Will unconventional lithium resources be able to fill the lithium supply/demand imbalance?
Battery raw materials analyst, Jordan Roberts, discusses whether unconventional lithium extraction will be able to satisfy current lithium supply/demand challenges
We interviewed Jordan Roberts, battery raw materials analyst at Fastmarkets, on current supply and demand gaps in the lithium market. He explains what this may mean for future prices, as well as how these supply deficits could potentially be fulfilled by unconventional resources entering the market.
Watch the video or read the summary with additional supply/demand balance and price charts below.
What are the limiting factors in new lithium supplies entering the market?
If we look at current capacity, upcoming projects and expansions, we predict significant growth in supply, but this is still expected to fall short of current demand for lithium-ion batteries for electric vehicles (EVs).
Although we forecast periods of surplus this decade, the market will still be tight and consumers will likely take this as an opportunity to restock. Any surplus is relatively small in terms of the total market size and all it takes is one or two projects to be delayed to swing the balance to a deficit.
There are plenty of projects in the pipeline, but the permitting requirements, regulations and the time these take to come online are some of the biggest problems facing the sector. Extracting lithium and producing a battery-grade product is complicated and the current development timelines we are seeing are not conducive to a move towards a balanced market. Without actionable policy and regulatory support, these timelines are only likely to lengthen due to increasingly stringent ESG parameters and lengthening permit processes. It is because of this that we expect the market to remain reasonably tight.
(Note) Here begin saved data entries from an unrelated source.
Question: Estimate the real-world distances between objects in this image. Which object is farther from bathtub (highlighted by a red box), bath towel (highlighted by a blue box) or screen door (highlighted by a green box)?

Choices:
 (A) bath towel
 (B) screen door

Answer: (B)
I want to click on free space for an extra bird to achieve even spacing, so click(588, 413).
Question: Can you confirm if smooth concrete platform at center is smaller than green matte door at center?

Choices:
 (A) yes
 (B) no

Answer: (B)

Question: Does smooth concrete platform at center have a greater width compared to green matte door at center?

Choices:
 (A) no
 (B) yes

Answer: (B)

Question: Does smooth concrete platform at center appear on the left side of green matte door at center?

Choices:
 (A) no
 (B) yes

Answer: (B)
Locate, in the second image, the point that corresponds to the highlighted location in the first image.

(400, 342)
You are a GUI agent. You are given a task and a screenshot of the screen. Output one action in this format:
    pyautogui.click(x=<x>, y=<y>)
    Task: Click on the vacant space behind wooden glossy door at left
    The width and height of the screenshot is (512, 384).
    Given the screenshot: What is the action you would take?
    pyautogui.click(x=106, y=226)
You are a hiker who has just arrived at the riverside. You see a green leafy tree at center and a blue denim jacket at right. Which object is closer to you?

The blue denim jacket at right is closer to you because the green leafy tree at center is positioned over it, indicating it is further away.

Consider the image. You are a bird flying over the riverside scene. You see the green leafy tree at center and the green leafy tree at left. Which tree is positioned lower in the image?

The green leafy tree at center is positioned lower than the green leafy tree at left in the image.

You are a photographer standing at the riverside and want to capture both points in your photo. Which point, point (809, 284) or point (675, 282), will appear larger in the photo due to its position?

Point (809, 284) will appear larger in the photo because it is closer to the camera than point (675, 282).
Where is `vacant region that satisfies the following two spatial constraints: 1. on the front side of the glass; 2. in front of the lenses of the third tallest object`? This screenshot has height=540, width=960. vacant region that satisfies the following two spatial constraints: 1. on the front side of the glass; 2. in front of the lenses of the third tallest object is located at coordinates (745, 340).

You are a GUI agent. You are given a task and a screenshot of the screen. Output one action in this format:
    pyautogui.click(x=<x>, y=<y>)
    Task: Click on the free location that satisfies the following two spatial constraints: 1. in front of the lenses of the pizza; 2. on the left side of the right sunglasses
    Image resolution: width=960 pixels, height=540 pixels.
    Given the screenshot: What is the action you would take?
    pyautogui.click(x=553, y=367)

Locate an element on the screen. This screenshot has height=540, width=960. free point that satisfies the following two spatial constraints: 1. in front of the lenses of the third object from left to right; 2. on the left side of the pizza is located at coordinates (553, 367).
We are confident that new supply will come online to fill any large gaps but we think prices will remain elevated to incentivize this capacity. Timing will be important and if supply fails to expand at the necessary pace there will have to be some form of strategy change or demand destruction and this could constitute a move to smaller battery pack sizes or the penetration of more plug in hybrid electric vehicles as opposed to fully electric.
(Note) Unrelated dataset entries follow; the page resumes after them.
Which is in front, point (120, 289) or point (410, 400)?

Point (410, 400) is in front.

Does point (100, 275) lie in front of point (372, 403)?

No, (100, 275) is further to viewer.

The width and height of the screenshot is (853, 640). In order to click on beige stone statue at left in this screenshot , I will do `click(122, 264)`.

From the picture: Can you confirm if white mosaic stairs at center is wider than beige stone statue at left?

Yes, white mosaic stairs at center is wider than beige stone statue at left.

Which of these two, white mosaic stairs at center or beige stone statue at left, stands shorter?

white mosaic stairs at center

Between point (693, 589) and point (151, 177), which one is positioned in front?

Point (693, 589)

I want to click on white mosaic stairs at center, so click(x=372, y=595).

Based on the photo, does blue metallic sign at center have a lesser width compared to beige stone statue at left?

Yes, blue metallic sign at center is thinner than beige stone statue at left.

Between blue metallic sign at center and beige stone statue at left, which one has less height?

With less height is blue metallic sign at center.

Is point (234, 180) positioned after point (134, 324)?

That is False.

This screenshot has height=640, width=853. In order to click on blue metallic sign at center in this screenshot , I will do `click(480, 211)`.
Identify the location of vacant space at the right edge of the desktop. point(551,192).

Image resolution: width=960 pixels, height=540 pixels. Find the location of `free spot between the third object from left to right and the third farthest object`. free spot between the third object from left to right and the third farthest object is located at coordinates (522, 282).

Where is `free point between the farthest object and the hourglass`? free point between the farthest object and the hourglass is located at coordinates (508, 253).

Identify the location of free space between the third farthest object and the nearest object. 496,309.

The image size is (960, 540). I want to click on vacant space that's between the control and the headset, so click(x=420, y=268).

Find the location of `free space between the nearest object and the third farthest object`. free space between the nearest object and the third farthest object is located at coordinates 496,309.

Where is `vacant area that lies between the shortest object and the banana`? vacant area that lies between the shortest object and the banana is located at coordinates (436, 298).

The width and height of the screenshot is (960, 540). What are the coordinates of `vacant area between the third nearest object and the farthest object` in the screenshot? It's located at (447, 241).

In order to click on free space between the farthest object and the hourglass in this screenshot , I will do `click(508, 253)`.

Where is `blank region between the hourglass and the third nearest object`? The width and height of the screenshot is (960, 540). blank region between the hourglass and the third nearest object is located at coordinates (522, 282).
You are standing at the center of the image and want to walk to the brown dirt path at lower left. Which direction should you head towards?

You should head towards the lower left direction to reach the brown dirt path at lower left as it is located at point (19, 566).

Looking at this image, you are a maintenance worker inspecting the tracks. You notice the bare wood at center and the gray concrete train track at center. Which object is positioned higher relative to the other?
What unconventional lithium resources are currently available?
Unconventional resources include geothermal and oil field brines, as well as sea water. To a certain extent this also includes clay deposits, such as those located in the US and Mexico. Production from geothermal deposits could be the holy grail of sustainable lithium production, providing both clean energy and a source of lithium and these projects are located in Europe and the US. Oil field brines are a product of gas production and exploration, with wastewater potentially providing a resource. Parties are looking into seawater as, aside from the sheer quantities, seawater provides an evenly distributed lithium source and this would increase supply security, reducing the current chokehold Australia and Chile have on production.
As you would expect, like hard rock deposits, clay resources are higher grade than those sources previously mentioned. However, traditionally, the process of extracting lithium from clay is considered to be uneconomic. This is beginning to change but there are still risks associated with processing which involves techniques yet to be used on a commercial level.
Will these unconventional lithium resources close the supply/demand gap and how feasible are they?
We do expect some of these resources to contribute to supply within our long-term forecast, especially considering the investment and backing in several projects from OEMS and battery cell manufacturers. But the risk is to the downside and any delay in these projects coming online will lead to supply shortages.
The real challenge with bringing this new supply online is that a lot of them rely on direct lithium extraction technologies, which have to be used because the grades in these resources are so low. Because of this we are already being conservative in our estimates, delaying projected timelines or ramp up schedules to take this risk into account.
Many of the assumptions used in these unconventional brine feasibility studies are said to be unrealistic or over-optimistic at best, especially considering a lot of these are still at the pre-commercial stage.